# [scala]How to make the BigDecimal is exact to integer part?

On scala my BigDecimal is 3.721443204405954385563870541379242E+54 I would like to result to 3721443204405954385563870541379246659709506697378694300

My result is: 3.114968783111033211375362915188093E+41 I would like to result to be: 311496878311103321137536291518809134027240

I do not know the scale and the result should be only show the integer part.

val multimes:(Int, Int)=>BigDecimal=(c:Int, begin:Int)=>{ if(c==1) BigDecimal.apply(begin) else multimes(c-1, begin)*(c+begin-1) } def mulCount(c:Int):BigDecimal={ val upper=multimes(c,c+1) val down=multimes(c,2) upper/down }

the number is the result of function mulCount.

## Answers

The BigDecimal class has a number of nonintuitive behaviors in Scala 2.10. This will get better in 2.11, but I can't quite tell from your example whether it will fix what you want. Probably not; Scala has a default MathContext which keeps about 128 bits of information (~34 decimal digits), and I think that's what you're running into here.
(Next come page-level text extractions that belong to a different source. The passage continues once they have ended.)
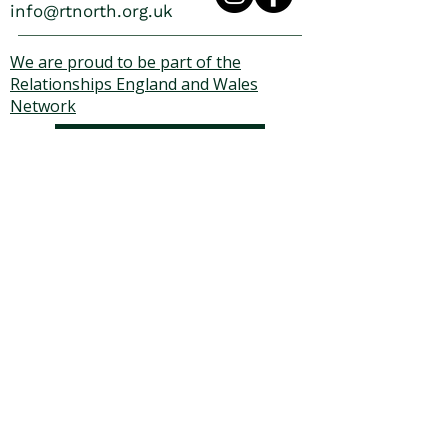
info@rtnorth.org.uk
We are proud to be part of the
Relationships England and Wales
Network
Zanda
We run on Zanda
© 2025 Relationship Therapy
North. All rights reserved.
Relationship Therapy North is
a registered UK Charity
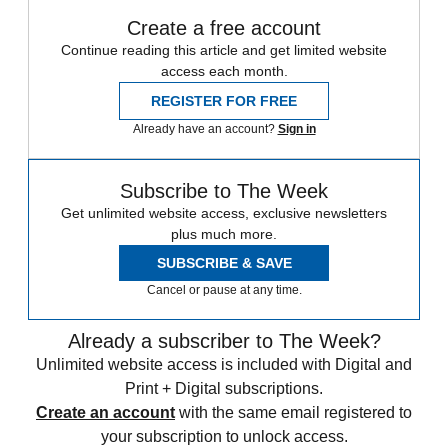
Create a free account
Continue reading this article and get limited website
access each month.
REGISTER FOR FREE
Already have an account?
Sign in
Subscribe to The Week
Get unlimited website access, exclusive newsletters
plus much more.
SUBSCRIBE & SAVE
Cancel or pause at any time.
Already a subscriber to The Week?
Unlimited website access is included with Digital and
Print + Digital subscriptions.
Create an account
with the same email registered to
your subscription to unlock access.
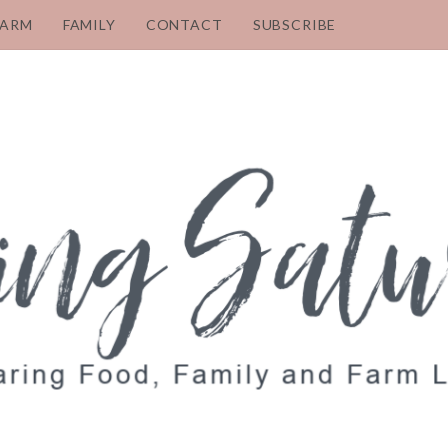
FARM
FAMILY
CONTACT
SUBSCRIBE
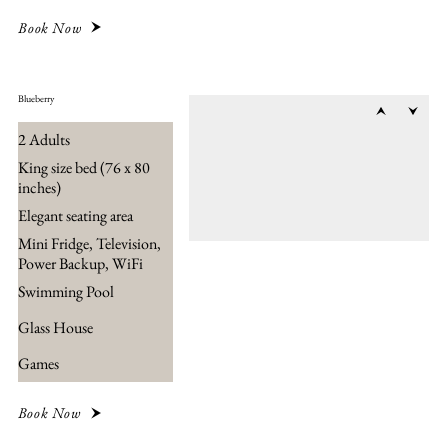
Book Now
Blueberry
2 Adults
King size bed (76 x 80
inches)
Elegant seating area
Mini Fridge, Television,
Power Backup, WiFi
Swimming Pool
Glass House
Games
Book Now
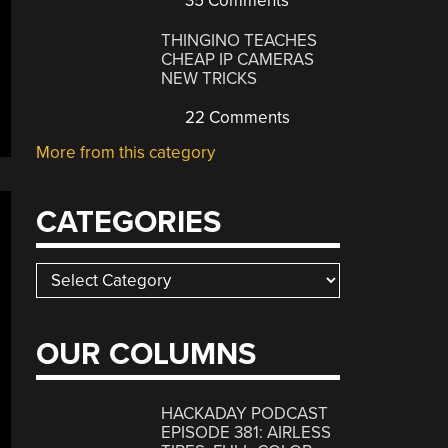
35 Comments
THINGINO TEACHES
CHEAP IP CAMERAS
NEW TRICKS
22 Comments
More from this category
CATEGORIES
Categories
OUR COLUMNS
HACKADAY PODCAST
EPISODE 381: AIRLESS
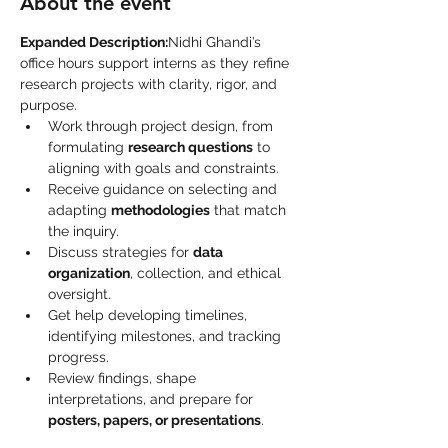
About the event
Expanded Description:
Nidhi Ghandi’s 
office hours support interns as they refine 
research projects with clarity, rigor, and 
purpose.
Work through project design, from 
formulating 
research questions
 to 
aligning with goals and constraints.
Receive guidance on selecting and 
adapting 
methodologies
 that match 
the inquiry.
Discuss strategies for 
data 
organization
, collection, and ethical 
oversight.
Get help developing timelines, 
identifying milestones, and tracking 
progress.
Review findings, shape 
interpretations, and prepare for 
posters, papers, or presentations
.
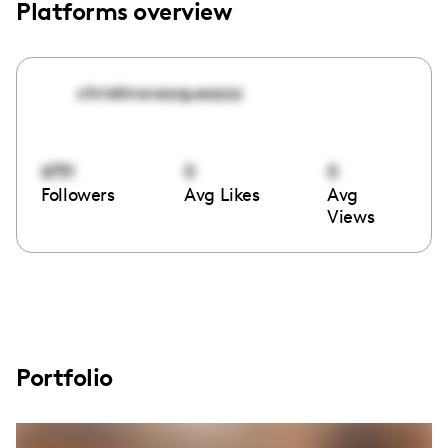
Platforms overview
christinavazquezzzz
6731
0
0
Followers
Avg Likes
Avg
Views
Portfolio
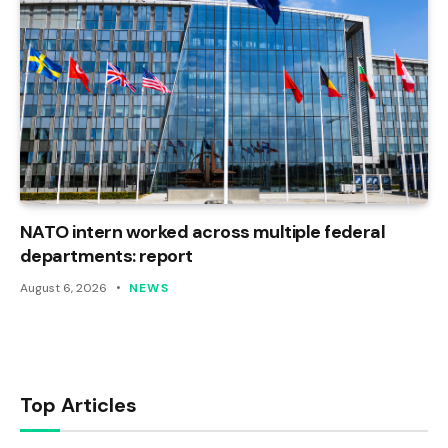
NATO intern worked across multiple federal
departments: report
August 6, 2026
NEWS
Top Articles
If you don't have a decimal problem--and here you don't--then the easiest thing to do is just use BigInt instead. It will scale to however many digits you actually need.

If you must express this as a decimal problem, you should explicitly supply a MathContext that has enough digits:

if (c==1) BigDecimal.apply(begin, new java.math.MathContext(60))

and that MathContext will, if always used on the left-hand side of operations, propagate through to your result.

It sounds as though you're mostly concerned about the **appearance** of the number, and don't want to see it in scientific notation with the exponent.

This is default behaviour for just printing a BigDecimal and can't be overridden. But you *can* explicitly convert it to a String before printing.

This should do the trick:

val bd: BigDecimal = ... println(bd.bigDecimal.toPlainString)

That said... Why not just use BigInt?